One should be aware that only variable sites are exported (obviously, fixed sites cannot be assigned to non-synonymous ou synonymous status). To express the statistics per site (and that’s important since there are much more non-synonymous than synonymous sites), one should use the num_sites_S and num_sites_NS attributes of CodingDiversity objects for standardization.

From a VCF file

If data are available in a VCF file, it is possible to use a class named io.CodonVCF to assign each site contained in the VCF to the non-synonymous or synonymous status.

In the example below, we create two stats.ComputeStats objects to compute statistics separately on respectively synonymous and non-synonymous variation. The objects are configured to process multiple sites and to compute the same list of simple statistics:

>>> cs_syn = egglib.stats.ComputeStats(multi=True)
>>> cs_syn.add_stats('Pi', 'D', 'lseff')
>>> cs_nsyn = egglib.stats.ComputeStats(multi=True)
>>> cs_nsyn.add_stats('Pi', 'D', 'lseff')

Next we create the CodonVCF object, which requires the name of a VCF file and a GFF3 file providing the annotation:

>>> cdnVCF = egglib.io.CodonVCF('sequence5-example.bcf', 'sequence5-example.gff3')

It is then necessary to specify which coding region (that is, the CDS feature) will be processed:

>>> cdnVCF.set_cds('CDS_1')

After that, we can iterate over all codon positions of this coding region that are represented in the VCF file. The code below allows to exclude codons where more than one position is variable (according to the VCF file), and to analyse the site with the correct ComputeStats object according to its status:

>>> for cdn in cdnVCF.iter_codons():
...     if not cdn.flag & cdn.MMUT:
...         if cdn.flag & cdn.SYN: cs_syn.process_site(cdn)
...         if cdn.flag & cdn.NSYN: cs_nsyn.process_site(cdn)
>>> print(cs_syn.results())
>>> print(cs_nsyn.results())

The object returned in the iteration is a specific type describing a coding site obtained from a VCF. It can be used as a site, in particular for computing statistics. It has also other members, such as flag which might not be easily intuitive but allows to perform a series of tests. The flag variable is a single integer that, if combined by the & operator to one of the pre-defined values MMUT, SYN, NSYN, and others, allows to check if the current coding site has a given property. In this case, cdn.flag & cds.MMUT is True if the site has more than two alleles. The supported tests are listed in the reference manual.

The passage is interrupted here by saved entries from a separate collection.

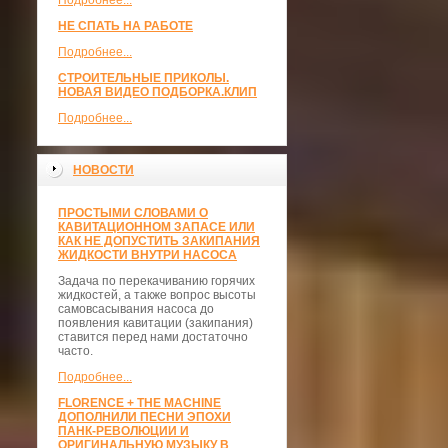
Подробнее...
НЕ СПАТЬ НА РАБОТЕ
Подробнее...
СТРОИТЕЛЬНЫЕ ПРИКОЛЫ.
НОВАЯ ВИДЕО ПОДБОРКА.КЛИП
Подробнее...
НОВОСТИ
ПРОСТЫМИ СЛОВАМИ О
КАВИТАЦИОННОМ ЗАПАСЕ ИЛИ
КАК НЕ ДОПУСТИТЬ ЗАКИПАНИЯ
ЖИДКОСТИ ВНУТРИ НАСОСА
Задача по перекачиванию горячих
жидкостей, а также вопрос высоты
самовсасывания насоса до
появления кавитации (закипания)
ставится перед нами достаточно
часто.
Подробнее...
FLORENCE + THE MACHINE
ДОПОЛНИЛИ ПЕСНИ ЭПОХИ
ПАНК-РЕВОЛЮЦИИ И
ОРИГИНАЛЬНУЮ МУЗЫКУ В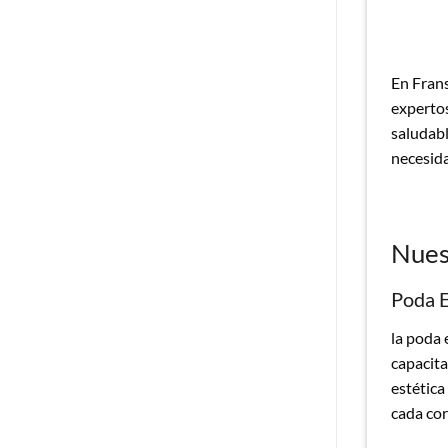
En Frans
expertos
saludabl
necesida
Nues
Poda E
la poda 
capacita
estética
cada cor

Structure and group labels

Principle

Many statistics, including \(F_{ST}\), require that a structure is defined.

In EggLib, the structure is controlled by instances of a specific class (Structure) that define groups and identify samples that belong to them. These structure objects define which samples belong to the outgroup and, how the other samples are organized in individuals and/or populations and/or clusters of populations. In this way, a three-level hierarchical structure can be defined. It is not required to provide information for all the three levels.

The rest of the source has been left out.